Task brief: Each line in the entries below that holds the string "Titolare" is to be listed.

= Beginning of Section =

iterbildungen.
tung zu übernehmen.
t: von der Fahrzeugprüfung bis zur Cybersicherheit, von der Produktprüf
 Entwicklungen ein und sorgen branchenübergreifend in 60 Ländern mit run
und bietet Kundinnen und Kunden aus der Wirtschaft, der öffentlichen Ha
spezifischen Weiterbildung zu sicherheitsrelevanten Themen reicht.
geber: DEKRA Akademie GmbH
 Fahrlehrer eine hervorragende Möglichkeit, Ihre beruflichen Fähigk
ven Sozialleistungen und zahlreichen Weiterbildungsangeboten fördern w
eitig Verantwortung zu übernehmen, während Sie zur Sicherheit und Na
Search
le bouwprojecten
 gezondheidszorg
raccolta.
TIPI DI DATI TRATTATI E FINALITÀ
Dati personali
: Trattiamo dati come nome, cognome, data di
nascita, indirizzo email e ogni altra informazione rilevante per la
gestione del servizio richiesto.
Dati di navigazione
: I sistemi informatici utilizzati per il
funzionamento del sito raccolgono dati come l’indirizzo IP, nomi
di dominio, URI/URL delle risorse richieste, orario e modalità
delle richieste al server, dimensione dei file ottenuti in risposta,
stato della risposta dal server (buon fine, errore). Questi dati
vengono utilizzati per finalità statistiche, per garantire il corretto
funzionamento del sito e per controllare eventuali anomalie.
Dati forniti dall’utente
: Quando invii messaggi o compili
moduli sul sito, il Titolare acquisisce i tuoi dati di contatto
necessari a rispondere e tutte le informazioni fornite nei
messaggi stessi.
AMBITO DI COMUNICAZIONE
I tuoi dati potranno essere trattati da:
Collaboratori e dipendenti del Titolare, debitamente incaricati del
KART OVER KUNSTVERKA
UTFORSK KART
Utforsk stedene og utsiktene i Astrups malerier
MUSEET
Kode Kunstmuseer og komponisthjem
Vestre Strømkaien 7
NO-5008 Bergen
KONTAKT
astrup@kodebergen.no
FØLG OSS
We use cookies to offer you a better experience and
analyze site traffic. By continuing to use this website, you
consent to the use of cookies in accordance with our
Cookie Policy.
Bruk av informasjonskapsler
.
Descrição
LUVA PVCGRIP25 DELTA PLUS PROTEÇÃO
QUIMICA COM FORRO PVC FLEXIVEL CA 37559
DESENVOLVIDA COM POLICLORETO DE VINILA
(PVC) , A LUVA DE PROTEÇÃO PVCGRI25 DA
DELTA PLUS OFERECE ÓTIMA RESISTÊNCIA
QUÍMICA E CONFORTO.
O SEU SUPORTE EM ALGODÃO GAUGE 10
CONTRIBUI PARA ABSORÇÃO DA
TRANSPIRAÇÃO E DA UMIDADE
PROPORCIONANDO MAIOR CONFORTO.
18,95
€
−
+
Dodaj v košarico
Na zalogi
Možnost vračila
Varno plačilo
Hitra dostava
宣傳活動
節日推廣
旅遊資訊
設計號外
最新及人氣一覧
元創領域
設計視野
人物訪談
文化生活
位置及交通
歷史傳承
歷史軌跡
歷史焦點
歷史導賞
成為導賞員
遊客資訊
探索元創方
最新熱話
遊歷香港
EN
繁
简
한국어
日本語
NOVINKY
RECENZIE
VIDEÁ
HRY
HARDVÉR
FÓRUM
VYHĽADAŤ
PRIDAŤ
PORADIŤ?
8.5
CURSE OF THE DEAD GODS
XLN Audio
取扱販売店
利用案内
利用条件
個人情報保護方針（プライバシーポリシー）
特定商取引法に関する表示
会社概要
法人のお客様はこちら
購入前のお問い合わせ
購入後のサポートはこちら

= End of Section =

Exercise answer:
moduli sul sito, il Titolare acquisisce i tuoi dati di contatto
Collaboratori e dipendenti del Titolare, debitamente incaricati del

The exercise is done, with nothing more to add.